* [ASSIGNMENT] Could you copy every line of the data that contains "beaumeade"?

[Dataset items]
******

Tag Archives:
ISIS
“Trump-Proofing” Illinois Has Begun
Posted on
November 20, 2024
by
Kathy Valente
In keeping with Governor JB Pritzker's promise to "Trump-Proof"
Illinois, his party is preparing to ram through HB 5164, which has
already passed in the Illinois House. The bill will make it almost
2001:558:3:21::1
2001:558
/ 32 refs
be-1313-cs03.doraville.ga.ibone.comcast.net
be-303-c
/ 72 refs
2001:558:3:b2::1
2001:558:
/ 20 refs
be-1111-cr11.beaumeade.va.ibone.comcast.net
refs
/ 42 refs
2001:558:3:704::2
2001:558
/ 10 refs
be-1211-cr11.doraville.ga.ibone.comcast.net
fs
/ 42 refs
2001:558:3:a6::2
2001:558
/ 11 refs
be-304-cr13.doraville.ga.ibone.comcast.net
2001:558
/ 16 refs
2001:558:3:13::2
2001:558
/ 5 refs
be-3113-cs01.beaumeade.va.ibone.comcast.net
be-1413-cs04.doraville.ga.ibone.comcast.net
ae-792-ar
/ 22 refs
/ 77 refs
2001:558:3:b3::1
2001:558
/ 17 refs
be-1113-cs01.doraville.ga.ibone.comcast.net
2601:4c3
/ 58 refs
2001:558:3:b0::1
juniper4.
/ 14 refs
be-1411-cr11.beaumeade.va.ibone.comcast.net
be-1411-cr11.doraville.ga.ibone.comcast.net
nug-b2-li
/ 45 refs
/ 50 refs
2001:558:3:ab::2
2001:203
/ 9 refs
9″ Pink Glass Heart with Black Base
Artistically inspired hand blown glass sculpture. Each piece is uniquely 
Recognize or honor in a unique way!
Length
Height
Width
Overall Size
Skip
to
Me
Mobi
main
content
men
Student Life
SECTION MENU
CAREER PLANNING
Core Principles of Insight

******

* [ANSWER]
be-1111-cr11.beaumeade.va.ibone.comcast.net
be-3113-cs01.beaumeade.va.ibone.comcast.net
be-1411-cr11.beaumeade.va.ibone.comcast.net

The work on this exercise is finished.